YOUR OBJECTIVE:
Both the line below containing "The CSP series" and the line containing "Machine tools", along with every line between them, should be repeated exactly; no other line belongs in the answer.
-=-=-=-=-
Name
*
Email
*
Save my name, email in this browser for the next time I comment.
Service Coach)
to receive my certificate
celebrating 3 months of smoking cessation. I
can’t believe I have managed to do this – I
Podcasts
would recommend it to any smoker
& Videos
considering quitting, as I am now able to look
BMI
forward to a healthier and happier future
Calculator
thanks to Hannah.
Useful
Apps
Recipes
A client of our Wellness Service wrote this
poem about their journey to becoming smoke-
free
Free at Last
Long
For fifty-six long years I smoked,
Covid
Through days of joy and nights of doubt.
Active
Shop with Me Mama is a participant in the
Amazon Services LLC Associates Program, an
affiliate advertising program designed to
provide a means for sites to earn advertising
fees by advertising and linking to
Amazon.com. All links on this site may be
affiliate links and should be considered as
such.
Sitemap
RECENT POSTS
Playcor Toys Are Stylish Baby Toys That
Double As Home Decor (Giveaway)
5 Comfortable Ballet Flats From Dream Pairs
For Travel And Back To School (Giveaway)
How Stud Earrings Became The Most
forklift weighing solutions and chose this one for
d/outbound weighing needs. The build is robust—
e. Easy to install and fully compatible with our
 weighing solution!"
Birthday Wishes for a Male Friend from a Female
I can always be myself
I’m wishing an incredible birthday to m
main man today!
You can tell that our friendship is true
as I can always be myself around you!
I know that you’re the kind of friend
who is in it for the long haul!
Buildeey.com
-=-=-=-=-
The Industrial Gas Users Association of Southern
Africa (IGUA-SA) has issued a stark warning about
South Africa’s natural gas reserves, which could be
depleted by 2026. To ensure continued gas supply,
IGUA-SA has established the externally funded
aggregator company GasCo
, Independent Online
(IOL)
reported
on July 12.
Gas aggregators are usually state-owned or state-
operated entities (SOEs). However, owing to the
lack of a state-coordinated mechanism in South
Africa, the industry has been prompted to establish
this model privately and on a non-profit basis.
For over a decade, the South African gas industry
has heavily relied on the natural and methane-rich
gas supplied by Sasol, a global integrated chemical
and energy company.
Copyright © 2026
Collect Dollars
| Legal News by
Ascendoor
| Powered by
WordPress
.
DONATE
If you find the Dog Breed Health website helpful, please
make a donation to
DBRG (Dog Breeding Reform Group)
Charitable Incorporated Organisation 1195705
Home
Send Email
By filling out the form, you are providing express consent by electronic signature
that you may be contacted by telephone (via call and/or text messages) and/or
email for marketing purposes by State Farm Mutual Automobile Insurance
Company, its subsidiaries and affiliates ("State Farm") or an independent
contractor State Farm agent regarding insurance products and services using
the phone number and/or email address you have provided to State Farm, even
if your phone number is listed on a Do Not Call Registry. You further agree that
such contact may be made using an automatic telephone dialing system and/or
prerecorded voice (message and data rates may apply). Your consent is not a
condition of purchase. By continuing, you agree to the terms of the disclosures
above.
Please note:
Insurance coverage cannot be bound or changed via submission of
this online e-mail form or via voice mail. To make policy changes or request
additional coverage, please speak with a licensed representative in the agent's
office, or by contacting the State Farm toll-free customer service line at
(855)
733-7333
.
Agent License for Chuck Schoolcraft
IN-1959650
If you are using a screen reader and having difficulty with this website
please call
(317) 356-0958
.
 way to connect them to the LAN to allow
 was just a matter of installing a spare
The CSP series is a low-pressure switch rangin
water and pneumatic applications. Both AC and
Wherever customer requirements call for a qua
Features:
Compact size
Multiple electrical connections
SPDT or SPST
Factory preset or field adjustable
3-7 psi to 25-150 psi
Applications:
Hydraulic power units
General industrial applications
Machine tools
-=-=-=-=-
OUTPUT BELOW:
The CSP series is a low-pressure switch rangin
water and pneumatic applications. Both AC and
Wherever customer requirements call for a qua
Features:
Compact size
Multiple electrical connections
SPDT or SPST
Factory preset or field adjustable
3-7 psi to 25-150 psi
Applications:
Hydraulic power units
General industrial applications
Machine tools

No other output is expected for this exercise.